Exercise requirements:
Reproduce the records without their pictures, keeping every word as it is.

Material for the task:
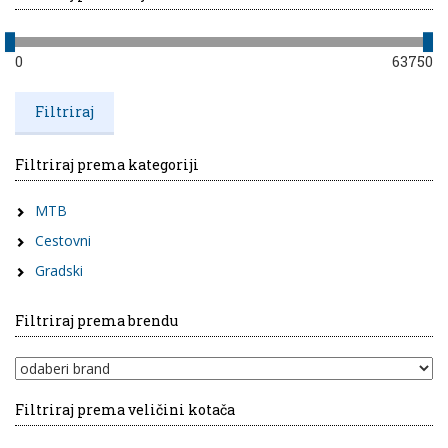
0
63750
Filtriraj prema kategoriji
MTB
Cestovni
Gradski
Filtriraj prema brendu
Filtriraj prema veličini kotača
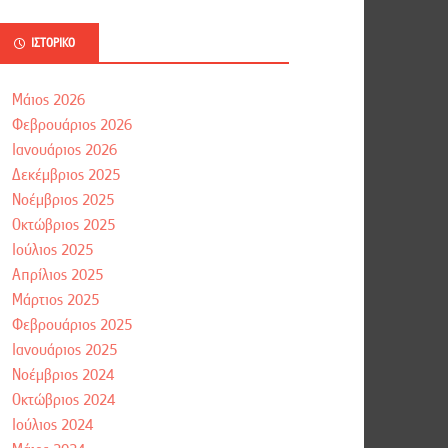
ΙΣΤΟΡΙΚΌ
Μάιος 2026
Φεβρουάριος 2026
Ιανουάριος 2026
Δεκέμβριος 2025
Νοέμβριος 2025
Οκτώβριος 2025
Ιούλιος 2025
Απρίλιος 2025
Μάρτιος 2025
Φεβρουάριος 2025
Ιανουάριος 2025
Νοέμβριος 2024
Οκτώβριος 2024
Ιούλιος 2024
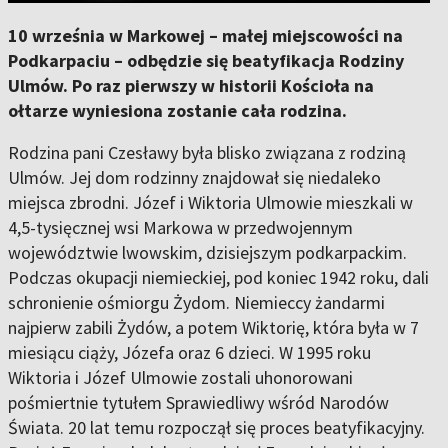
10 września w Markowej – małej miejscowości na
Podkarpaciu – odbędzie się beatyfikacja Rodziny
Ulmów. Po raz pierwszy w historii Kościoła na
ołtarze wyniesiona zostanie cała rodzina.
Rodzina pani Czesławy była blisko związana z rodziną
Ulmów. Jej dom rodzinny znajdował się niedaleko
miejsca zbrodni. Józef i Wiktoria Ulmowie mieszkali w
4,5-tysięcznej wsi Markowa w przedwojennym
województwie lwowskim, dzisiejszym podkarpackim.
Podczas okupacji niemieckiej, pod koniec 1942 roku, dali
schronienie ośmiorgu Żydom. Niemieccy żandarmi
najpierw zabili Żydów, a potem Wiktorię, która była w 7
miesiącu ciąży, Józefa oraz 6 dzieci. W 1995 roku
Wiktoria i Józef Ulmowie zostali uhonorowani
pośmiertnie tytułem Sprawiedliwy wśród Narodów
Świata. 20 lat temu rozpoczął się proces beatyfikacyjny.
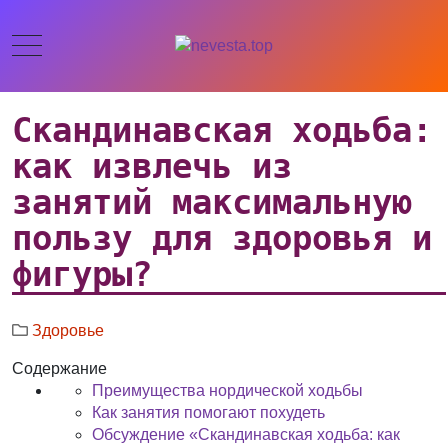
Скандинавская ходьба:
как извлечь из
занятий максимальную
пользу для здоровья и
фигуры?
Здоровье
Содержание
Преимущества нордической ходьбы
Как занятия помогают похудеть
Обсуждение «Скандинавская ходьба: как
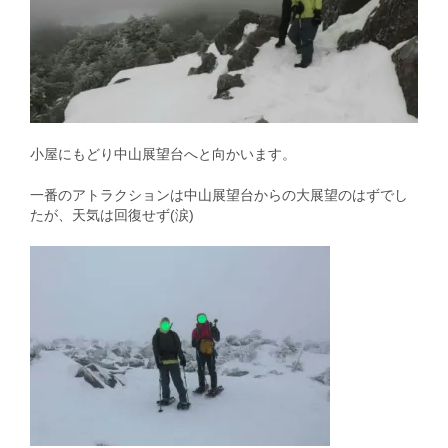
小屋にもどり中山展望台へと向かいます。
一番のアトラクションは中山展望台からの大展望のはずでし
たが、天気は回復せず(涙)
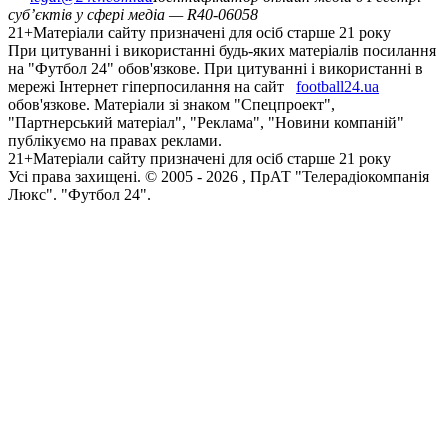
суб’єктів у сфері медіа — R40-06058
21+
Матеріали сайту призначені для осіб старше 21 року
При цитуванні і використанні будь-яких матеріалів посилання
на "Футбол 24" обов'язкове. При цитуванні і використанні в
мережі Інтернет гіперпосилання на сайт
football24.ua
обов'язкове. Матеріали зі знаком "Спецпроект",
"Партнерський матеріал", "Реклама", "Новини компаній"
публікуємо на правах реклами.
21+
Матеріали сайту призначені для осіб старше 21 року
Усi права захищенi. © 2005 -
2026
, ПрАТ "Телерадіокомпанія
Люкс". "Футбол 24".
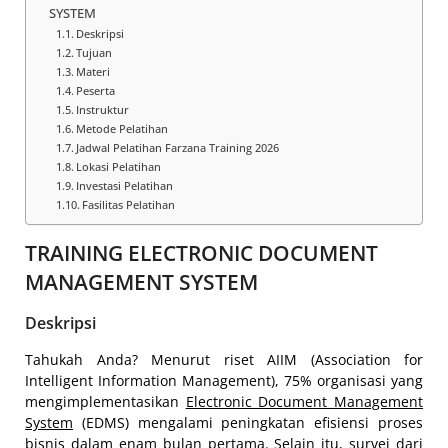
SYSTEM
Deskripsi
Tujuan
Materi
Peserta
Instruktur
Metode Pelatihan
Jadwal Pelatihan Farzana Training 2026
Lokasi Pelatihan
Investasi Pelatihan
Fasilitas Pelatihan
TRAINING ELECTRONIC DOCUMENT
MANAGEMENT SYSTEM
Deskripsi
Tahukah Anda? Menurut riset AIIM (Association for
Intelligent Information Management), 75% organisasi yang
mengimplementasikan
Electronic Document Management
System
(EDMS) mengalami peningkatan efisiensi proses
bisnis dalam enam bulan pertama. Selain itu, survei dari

Answer to this exercise:
0
63750
Filtriraj prema kategoriji
MTB
Cestovni
Gradski
Filtriraj prema brendu
Filtriraj prema veličini kotača
ΙΣΤΟΡΙΚΌ
Μάιος 2026
Φεβρουάριος 2026
Ιανουάριος 2026
Δεκέμβριος 2025
Νοέμβριος 2025
Οκτώβριος 2025
Ιούλιος 2025
Απρίλιος 2025
Μάρτιος 2025
Φεβρουάριος 2025
Ιανουάριος 2025
Νοέμβριος 2024
Οκτώβριος 2024
Ιούλιος 2024
10 września w Markowej – małej miejscowości na
Podkarpaciu – odbędzie się beatyfikacja Rodziny
Ulmów. Po raz pierwszy w historii Kościoła na
ołtarze wyniesiona zostanie cała rodzina.
Rodzina pani Czesławy była blisko związana z rodziną
Ulmów. Jej dom rodzinny znajdował się niedaleko
miejsca zbrodni. Józef i Wiktoria Ulmowie mieszkali w
4,5-tysięcznej wsi Markowa w przedwojennym
województwie lwowskim, dzisiejszym podkarpackim.
Podczas okupacji niemieckiej, pod koniec 1942 roku, dali
schronienie ośmiorgu Żydom. Niemieccy żandarmi
najpierw zabili Żydów, a potem Wiktorię, która była w 7
miesiącu ciąży, Józefa oraz 6 dzieci. W 1995 roku
Wiktoria i Józef Ulmowie zostali uhonorowani
pośmiertnie tytułem Sprawiedliwy wśród Narodów
Świata. 20 lat temu rozpoczął się proces beatyfikacyjny.
Скандинавская ходьба:
как извлечь из
занятий максимальную
пользу для здоровья и
фигуры?
Здоровье
Содержание
Преимущества нордической ходьбы
Как занятия помогают похудеть
Обсуждение «Скандинавская ходьба: как
小屋にもどり中山展望台へと向かいます。
一番のアトラクションは中山展望台からの大展望のはずでし
たが、天気は回復せず(涙)
суб’єктів у сфері медіа — R40-06058
21+
Матеріали сайту призначені для осіб старше 21 року
При цитуванні і використанні будь-яких матеріалів посилання
на "Футбол 24" обов'язкове. При цитуванні і використанні в
мережі Інтернет гіперпосилання на сайт
football24.ua
обов'язкове. Матеріали зі знаком "Спецпроект",
"Партнерський матеріал", "Реклама", "Новини компаній"
публікуємо на правах реклами.
21+
Матеріали сайту призначені для осіб старше 21 року
Усi права захищенi. © 2005 -
2026
, ПрАТ "Телерадіокомпанія
Люкс". "Футбол 24".
SYSTEM
Deskripsi
Tujuan
Materi
Peserta
Instruktur
Metode Pelatihan
Jadwal Pelatihan Farzana Training 2026
Lokasi Pelatihan
Investasi Pelatihan
Fasilitas Pelatihan
TRAINING ELECTRONIC DOCUMENT
MANAGEMENT SYSTEM
Deskripsi
Tahukah Anda? Menurut riset AIIM (Association for
Intelligent Information Management), 75% organisasi yang
mengimplementasikan
Electronic Document Management
System
(EDMS) mengalami peningkatan efisiensi proses
bisnis dalam enam bulan pertama. Selain itu, survei dari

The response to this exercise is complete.